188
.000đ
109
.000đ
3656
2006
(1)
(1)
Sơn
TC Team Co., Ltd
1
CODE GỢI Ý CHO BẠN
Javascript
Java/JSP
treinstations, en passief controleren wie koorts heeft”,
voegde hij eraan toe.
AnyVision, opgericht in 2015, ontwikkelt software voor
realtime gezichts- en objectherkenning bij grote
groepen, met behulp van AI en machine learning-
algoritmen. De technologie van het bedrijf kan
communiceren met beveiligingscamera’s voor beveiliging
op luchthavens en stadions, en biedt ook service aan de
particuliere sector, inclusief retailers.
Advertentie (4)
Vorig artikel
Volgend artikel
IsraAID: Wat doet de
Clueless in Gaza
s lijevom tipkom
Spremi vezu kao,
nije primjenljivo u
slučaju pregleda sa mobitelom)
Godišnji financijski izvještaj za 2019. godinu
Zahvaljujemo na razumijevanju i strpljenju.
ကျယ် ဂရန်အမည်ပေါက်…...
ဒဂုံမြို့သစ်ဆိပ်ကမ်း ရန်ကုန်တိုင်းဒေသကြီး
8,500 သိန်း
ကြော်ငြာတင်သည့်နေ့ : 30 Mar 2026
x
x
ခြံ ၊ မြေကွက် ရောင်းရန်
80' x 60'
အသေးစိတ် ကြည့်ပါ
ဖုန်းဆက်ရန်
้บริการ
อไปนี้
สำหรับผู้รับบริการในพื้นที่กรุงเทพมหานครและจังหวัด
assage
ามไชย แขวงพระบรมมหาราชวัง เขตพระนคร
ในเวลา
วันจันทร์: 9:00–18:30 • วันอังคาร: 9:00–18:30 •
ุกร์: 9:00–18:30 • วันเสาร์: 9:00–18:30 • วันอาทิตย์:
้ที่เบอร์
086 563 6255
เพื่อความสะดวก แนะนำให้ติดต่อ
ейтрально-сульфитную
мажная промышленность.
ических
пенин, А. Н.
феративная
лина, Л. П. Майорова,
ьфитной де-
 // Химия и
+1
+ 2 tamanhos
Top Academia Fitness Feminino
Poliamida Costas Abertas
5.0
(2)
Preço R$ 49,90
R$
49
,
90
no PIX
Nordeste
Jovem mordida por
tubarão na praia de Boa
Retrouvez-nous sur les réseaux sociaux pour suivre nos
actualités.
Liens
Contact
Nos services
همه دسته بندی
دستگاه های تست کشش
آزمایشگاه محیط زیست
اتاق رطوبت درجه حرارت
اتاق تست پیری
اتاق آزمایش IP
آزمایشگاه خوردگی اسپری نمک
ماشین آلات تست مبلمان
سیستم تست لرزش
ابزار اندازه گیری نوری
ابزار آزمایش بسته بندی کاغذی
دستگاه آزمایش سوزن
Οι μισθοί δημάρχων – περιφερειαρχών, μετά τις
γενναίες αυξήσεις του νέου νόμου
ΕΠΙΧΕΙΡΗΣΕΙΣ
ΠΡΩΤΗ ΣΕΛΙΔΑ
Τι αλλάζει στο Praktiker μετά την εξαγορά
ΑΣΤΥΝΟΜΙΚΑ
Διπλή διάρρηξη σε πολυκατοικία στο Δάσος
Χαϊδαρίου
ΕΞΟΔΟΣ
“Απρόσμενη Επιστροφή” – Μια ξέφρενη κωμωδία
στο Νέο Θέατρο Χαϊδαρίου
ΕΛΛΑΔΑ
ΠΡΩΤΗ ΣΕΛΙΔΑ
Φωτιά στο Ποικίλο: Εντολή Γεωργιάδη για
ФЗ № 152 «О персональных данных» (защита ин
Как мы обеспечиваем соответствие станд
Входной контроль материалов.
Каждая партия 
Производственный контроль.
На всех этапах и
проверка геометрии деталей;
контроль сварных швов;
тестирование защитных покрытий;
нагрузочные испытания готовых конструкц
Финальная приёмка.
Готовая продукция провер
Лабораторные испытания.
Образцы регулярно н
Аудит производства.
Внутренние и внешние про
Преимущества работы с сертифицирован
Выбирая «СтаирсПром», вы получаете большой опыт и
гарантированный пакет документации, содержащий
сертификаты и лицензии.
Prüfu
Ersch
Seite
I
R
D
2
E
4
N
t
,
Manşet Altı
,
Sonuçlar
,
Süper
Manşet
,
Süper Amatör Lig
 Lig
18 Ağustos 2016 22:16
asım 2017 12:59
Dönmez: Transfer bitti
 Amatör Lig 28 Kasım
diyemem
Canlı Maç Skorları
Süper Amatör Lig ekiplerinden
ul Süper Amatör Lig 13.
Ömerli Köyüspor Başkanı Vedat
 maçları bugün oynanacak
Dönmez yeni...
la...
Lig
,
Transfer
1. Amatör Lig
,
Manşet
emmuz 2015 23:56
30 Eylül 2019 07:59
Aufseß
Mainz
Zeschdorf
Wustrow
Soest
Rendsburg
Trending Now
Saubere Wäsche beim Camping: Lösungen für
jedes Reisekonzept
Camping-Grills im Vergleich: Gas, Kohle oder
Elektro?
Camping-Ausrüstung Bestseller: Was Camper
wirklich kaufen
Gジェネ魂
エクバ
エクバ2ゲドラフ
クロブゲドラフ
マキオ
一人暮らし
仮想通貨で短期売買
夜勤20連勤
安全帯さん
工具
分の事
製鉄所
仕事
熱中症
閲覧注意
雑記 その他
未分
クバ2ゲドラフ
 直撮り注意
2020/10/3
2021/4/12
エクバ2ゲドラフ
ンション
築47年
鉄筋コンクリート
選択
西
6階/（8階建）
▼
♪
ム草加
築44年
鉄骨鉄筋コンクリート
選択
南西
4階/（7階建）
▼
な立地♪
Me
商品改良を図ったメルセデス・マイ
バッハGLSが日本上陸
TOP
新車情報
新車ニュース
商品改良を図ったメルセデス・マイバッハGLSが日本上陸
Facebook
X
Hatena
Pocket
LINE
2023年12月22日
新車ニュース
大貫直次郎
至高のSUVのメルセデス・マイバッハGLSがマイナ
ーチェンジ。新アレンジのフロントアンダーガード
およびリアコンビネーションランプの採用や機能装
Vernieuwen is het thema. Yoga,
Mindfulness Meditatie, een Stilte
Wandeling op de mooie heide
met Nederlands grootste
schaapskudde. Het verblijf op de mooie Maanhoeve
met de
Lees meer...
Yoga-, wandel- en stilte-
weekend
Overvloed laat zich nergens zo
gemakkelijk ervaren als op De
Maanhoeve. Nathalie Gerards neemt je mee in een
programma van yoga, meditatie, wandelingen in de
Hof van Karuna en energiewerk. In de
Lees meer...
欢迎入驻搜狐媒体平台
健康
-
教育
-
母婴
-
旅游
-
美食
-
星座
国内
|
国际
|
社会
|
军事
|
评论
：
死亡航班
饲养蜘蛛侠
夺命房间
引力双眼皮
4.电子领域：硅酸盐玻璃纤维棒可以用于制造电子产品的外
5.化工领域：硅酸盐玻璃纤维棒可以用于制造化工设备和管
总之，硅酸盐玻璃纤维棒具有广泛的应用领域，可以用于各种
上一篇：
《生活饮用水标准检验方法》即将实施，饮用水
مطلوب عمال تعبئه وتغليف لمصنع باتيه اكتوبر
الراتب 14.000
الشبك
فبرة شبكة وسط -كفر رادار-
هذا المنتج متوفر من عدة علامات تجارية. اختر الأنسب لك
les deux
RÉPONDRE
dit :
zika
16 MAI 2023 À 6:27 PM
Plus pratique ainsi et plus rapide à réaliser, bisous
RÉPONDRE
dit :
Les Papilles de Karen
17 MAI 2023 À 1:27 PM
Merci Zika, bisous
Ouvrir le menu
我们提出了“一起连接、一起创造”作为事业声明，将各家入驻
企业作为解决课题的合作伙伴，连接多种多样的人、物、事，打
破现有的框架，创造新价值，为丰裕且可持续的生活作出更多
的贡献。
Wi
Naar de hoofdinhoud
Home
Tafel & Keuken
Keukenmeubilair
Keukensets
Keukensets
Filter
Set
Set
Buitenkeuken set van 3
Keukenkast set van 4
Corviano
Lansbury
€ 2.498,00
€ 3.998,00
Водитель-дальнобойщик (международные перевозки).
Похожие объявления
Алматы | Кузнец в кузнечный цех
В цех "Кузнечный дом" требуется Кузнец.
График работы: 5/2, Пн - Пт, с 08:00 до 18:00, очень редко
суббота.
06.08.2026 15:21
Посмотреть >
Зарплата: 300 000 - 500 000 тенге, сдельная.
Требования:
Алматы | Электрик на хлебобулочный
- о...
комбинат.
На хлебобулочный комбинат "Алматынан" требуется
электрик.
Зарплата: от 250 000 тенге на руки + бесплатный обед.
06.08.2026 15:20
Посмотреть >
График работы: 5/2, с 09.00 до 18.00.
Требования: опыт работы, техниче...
|---|
§ Problem description
One stretch of the lines above is wanted, from the line that contains "гарантированный пакет документации, содержащий" through the line that contains "Dönmez yeni...". Output it exactly.

§ Finished task
гарантированный пакет документации, содержащий
сертификаты и лицензии.
Prüfu
Ersch
Seite
I
R
D
2
E
4
N
t
,
Manşet Altı
,
Sonuçlar
,
Süper
Manşet
,
Süper Amatör Lig
 Lig
18 Ağustos 2016 22:16
asım 2017 12:59
Dönmez: Transfer bitti
 Amatör Lig 28 Kasım
diyemem
Canlı Maç Skorları
Süper Amatör Lig ekiplerinden
ul Süper Amatör Lig 13.
Ömerli Köyüspor Başkanı Vedat
 maçları bugün oynanacak
Dönmez yeni...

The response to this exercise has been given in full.